The plug-and-play nature of new digital display set-ups means that training is simple and changing out messages or other information will not require a series of complicated steps. This also means that more displays may be in use across a building due to their easy networking features. “I can put a wireless network on my campus and have instantaneous content and messaging throughout that campus without the high cost of a lot of labor or a lot of wiring by installing these players in a wireless network. And the wireless network, and the servers if you will, can be as simple as a PC. I can have a PC in my administration office and be wirelessly connected to different displays around the campus at a fairly low cost, giving me the capability of pushing down the message of the day, the menu in the cafeteria, what special programs are becoming available during the week,” Ornstead illustrates. And all of these messages can be instantly and simply updated.
Multipurpose displays
Digital signage has a number of practical applications across a school building. Ornstead notes that schools interested in using digital displays for security will have strategic locations where emergency notifications can be flashed, and seen. In addition to this, strategic messaging can also be more effective through digital media. Studies have shown that people are much more attentive to a video screen running than they are to a fixed sign or poster. Students will remember messages run across strategically placed screens when they are done with a little flare.

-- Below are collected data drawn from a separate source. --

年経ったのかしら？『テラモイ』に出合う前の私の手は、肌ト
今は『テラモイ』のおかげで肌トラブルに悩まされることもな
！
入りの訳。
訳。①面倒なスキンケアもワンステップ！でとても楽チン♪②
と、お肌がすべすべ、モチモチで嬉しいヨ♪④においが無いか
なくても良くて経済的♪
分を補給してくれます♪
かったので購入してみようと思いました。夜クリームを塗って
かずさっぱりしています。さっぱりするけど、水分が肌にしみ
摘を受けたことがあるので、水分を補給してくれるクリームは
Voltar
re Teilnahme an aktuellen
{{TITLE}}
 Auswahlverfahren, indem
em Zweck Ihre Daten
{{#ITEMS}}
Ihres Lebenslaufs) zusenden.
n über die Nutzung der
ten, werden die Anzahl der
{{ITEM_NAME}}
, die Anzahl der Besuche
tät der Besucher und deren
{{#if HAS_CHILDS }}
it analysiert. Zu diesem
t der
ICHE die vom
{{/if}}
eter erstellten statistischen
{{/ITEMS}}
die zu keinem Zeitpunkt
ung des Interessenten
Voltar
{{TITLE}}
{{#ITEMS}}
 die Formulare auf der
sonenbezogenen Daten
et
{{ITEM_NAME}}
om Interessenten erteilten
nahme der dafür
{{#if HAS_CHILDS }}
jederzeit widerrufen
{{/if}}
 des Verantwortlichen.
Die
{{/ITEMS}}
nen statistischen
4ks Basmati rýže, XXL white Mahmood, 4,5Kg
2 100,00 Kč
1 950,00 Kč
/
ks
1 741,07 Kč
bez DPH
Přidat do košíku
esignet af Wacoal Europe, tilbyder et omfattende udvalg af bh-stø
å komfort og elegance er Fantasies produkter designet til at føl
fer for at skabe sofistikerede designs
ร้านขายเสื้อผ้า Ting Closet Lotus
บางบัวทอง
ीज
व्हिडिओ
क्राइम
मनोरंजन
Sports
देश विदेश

Classrooms across the U.S. are seeing more and more screens, whether on the wall, in the hands of students or both. Digital displays reflect the one-to-one initiatives in play in many progressive school districts — remote lectures and interactive lessons are just some of the ways digital signage can help engage young learners in classes shaped around a student-centered curriculum. “Some of the displays are in the classrooms, and because the networks are pretty easy to configure these days, the display in the classroom can not only be the receiver, if you will, of digital content (maybe that’s from the cloud or it’s canned digital media for educational purposes or even something streaming off the Internet) but also connected to the main administration office where notification and messaging can be immediately communicated within the classroom,” explains Ornstead. Mass communication has spurred this particular innovation with digital signage and 21st-century classrooms.
Start small, think big
The uses of digital signage and displays are really only limited by the imaginations of administrators. Through education and training, a well-thought-out purchase can have a huge impact on the learning environment, from mixing digital video with imaging for school events and announcements to promoting a blended learning model in the classroom.
Ornstead suggests starting out small and build your school’s digital signage network in steps so that new users aren’t overwhelmed, leaving the new displays underused.

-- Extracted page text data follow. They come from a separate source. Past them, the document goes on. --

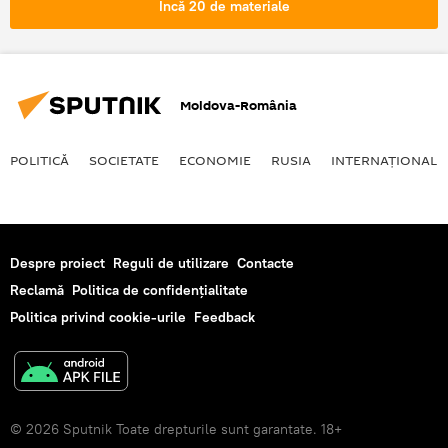
Încă 20 de materiale
Moldova-România
POLITICĂ
SOCIETATE
ECONOMIE
RUSIA
INTERNAŢIONAL
Despre proiect
Reguli de utilizare
Contacte
Reclamă
Politica de confidențialitate
Politica privind cookie-urile
Feedback
© 2026 Sputnik Toate drepturile sunt garantate. 18+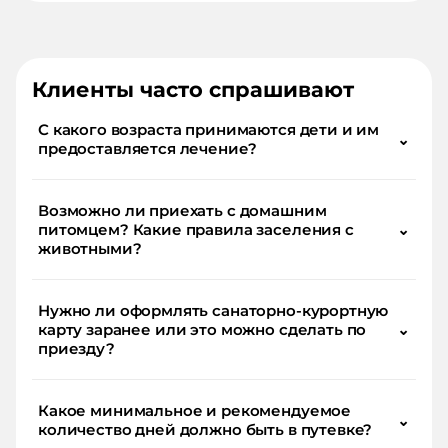
Клиенты часто спрашивают
С какого возраста принимаются дети и им
⌄
предоставляется лечение?
Возможно ли приехать с домашним
питомцем? Какие правила заселения с
⌄
животными?
Нужно ли оформлять санаторно-курортную
карту заранее или это можно сделать по
⌄
приезду?
Какое минимальное и рекомендуемое
⌄
количество дней должно быть в путевке?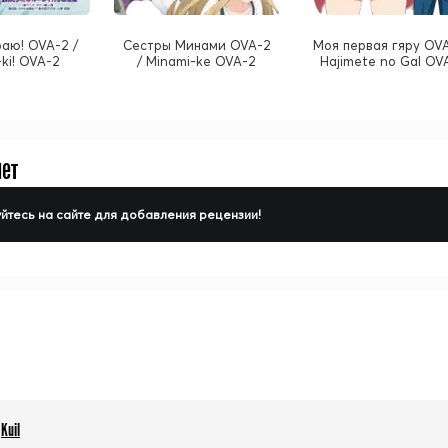
аю! OVA-2 /
Сестры Минами OVA-2
Моя первая гяру OVA
ki! OVA-2
/ Minami-ke OVA-2
Hajimete no Gal OV
нет
йтесь на сайте для добавления рецензии!
Kuil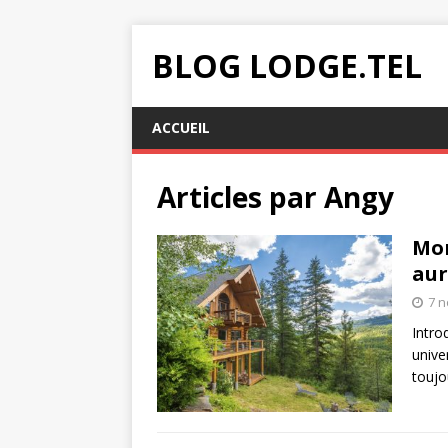
BLOG LODGE.TEL
ACCUEIL
Articles par
Angy
Mon
aur
7 
Intro
unive
toujo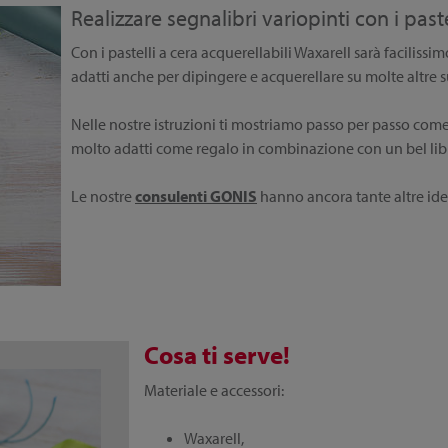
Realizzare segnalibri variopinti con i past
Con i pastelli a cera acquerellabili Waxarell sarà facilissimo
adatti anche per dipingere e acquerellare su molte altre s
Nelle nostre istruzioni ti mostriamo passo per passo come 
molto adatti come regalo in combinazione con un bel lib
Le nostre
consulenti GONIS
hanno ancora tante altre idee
Cosa ti serve!
Segnalibro variante 1:
Segnalibro variante 2:
Segnalibro variante 3:
Materiale e accessori:
Waxarell,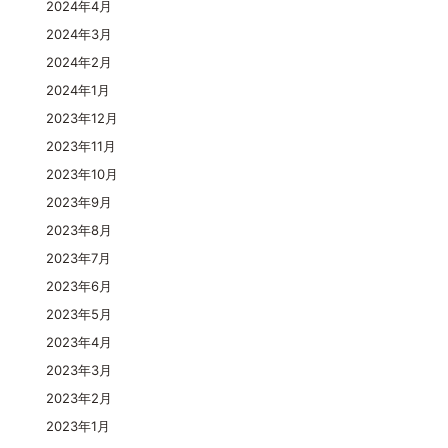
2024年4月
2024年3月
2024年2月
2024年1月
2023年12月
2023年11月
2023年10月
2023年9月
2023年8月
2023年7月
2023年6月
2023年5月
2023年4月
2023年3月
2023年2月
2023年1月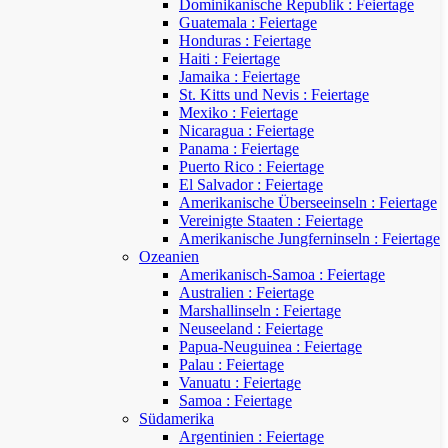
Dominikanische Republik : Feiertage
Guatemala : Feiertage
Honduras : Feiertage
Haiti : Feiertage
Jamaika : Feiertage
St. Kitts und Nevis : Feiertage
Mexiko : Feiertage
Nicaragua : Feiertage
Panama : Feiertage
Puerto Rico : Feiertage
El Salvador : Feiertage
Amerikanische Überseeinseln : Feiertage
Vereinigte Staaten : Feiertage
Amerikanische Jungferninseln : Feiertage
Ozeanien
Amerikanisch-Samoa : Feiertage
Australien : Feiertage
Marshallinseln : Feiertage
Neuseeland : Feiertage
Papua-Neuguinea : Feiertage
Palau : Feiertage
Vanuatu : Feiertage
Samoa : Feiertage
Südamerika
Argentinien : Feiertage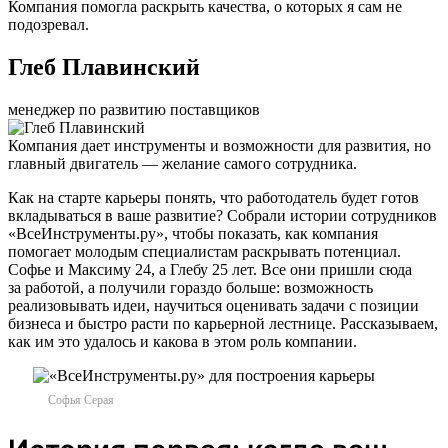
Компания помогла раскрыть качества, о которых я сам не
подозревал.
Глеб Плавинский
менеджер по развитию поставщиков
Компания дает инструменты и возможности для развития, но
главный двигатель — желание самого сотрудника.
Как на старте карьеры понять, что работодатель будет готов
вкладываться в ваше развитие? Собрали истории сотрудников
«ВсеИнструменты.ру», чтобы показать, как компания
помогает молодым специалистам раскрывать потенциал.
Софье и Максиму 24, а Глебу 25 лет. Все они пришли сюда
за работой, а получили гораздо больше: возможность
реализовывать идеи, научиться оценивать задачи с позиции
бизнеса и быстро расти по карьерной лестнице. Рассказываем,
как им это удалось и какова в этом роль компании.
Софья Серая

While the digital display used to only function as an electronic bulletin board by the front office, or a rotating menu in the school cafeteria, look for them throughout the school building now. Reasonable price points, user-friendly software and new digital initiatives (as well as the infiltration of screens of all types in the classroom) have made digital displays and signage a valuable solution in the everyday school environment.
Christine Beitenhaus is an Ohio-based writer with experience in education-, architecture- and technology-related topics.